EXCERPTED RECORDS:
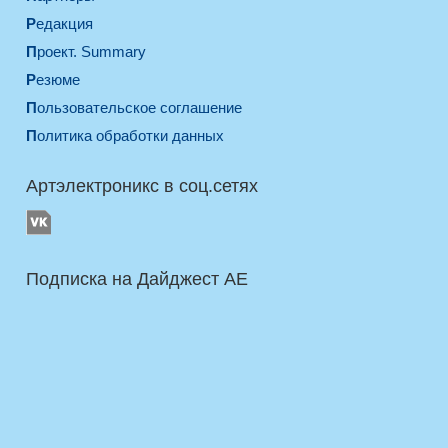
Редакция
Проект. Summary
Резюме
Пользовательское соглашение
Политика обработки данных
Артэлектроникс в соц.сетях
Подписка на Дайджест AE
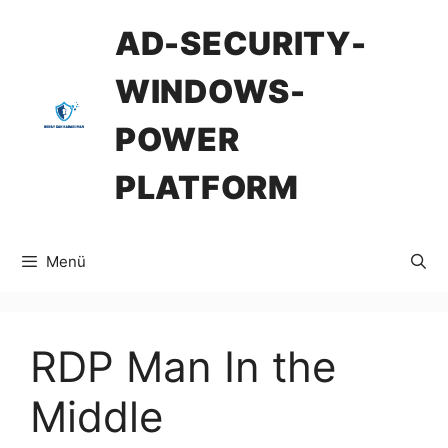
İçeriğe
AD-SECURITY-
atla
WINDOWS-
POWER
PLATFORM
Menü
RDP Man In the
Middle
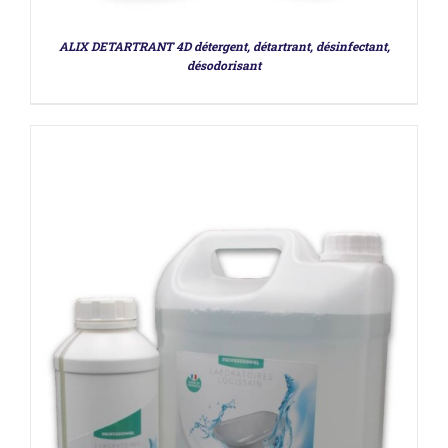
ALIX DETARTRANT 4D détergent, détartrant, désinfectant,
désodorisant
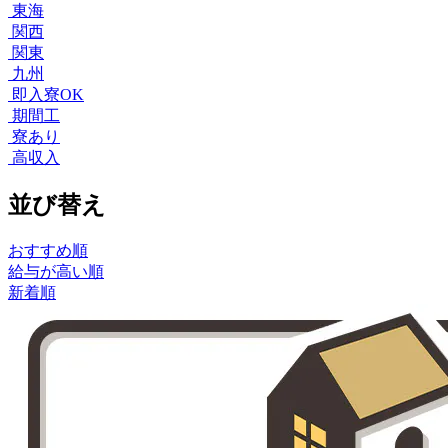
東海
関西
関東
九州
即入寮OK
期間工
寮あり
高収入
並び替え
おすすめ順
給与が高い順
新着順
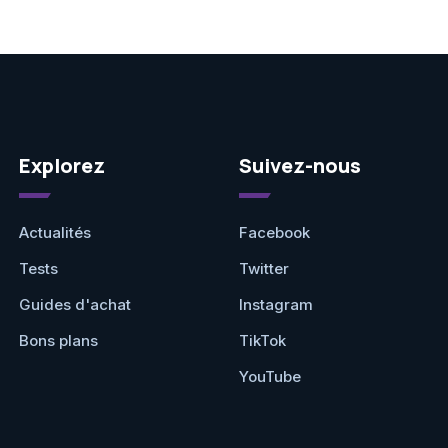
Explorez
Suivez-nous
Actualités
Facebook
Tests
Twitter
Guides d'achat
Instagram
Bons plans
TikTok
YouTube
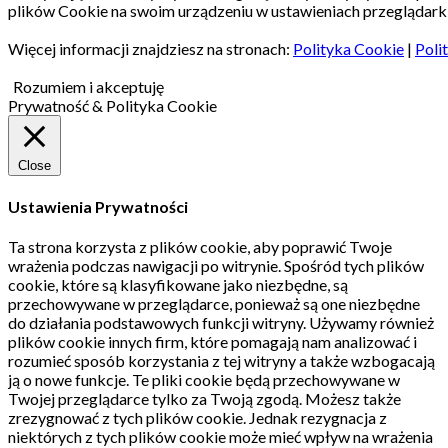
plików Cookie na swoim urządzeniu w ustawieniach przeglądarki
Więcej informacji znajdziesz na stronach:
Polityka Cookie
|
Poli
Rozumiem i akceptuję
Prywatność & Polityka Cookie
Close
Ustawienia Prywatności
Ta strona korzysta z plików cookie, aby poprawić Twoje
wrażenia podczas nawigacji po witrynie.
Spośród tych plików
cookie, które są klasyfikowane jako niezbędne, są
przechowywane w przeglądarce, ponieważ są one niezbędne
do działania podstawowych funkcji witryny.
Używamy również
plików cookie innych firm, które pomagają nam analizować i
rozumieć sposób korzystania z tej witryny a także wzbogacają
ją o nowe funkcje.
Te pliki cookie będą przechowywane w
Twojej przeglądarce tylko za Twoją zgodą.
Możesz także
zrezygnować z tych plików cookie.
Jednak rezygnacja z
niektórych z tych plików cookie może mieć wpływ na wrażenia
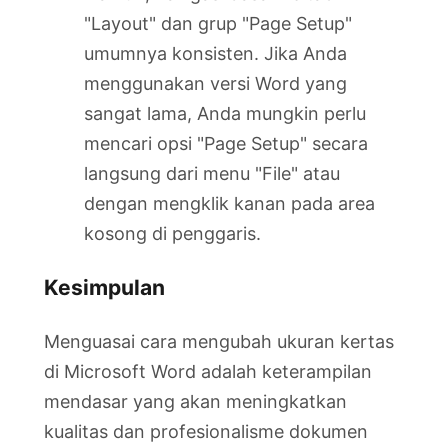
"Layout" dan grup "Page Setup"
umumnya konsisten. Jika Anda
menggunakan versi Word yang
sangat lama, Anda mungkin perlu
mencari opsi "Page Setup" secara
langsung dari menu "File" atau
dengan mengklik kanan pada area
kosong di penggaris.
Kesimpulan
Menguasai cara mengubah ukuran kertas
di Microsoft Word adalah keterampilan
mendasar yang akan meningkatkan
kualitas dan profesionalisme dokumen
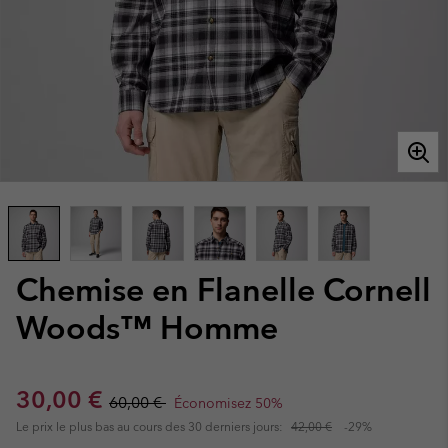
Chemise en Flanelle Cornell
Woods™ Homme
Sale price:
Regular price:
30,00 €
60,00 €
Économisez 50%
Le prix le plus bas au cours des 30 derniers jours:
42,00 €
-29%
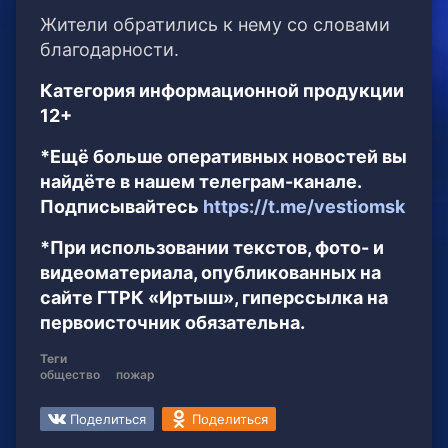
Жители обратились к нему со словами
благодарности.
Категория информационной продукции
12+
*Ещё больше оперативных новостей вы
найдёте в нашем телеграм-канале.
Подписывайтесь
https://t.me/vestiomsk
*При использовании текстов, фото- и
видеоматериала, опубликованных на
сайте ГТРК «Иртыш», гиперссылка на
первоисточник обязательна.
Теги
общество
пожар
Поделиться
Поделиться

TASK PROMPT:
Show all lines from the listing above in which "przeglądarce" appears.

ANSWER TO THIS TASK:
przechowywane w przeglądarce, ponieważ są one niezbędne
Twojej przeglądarce tylko za Twoją zgodą.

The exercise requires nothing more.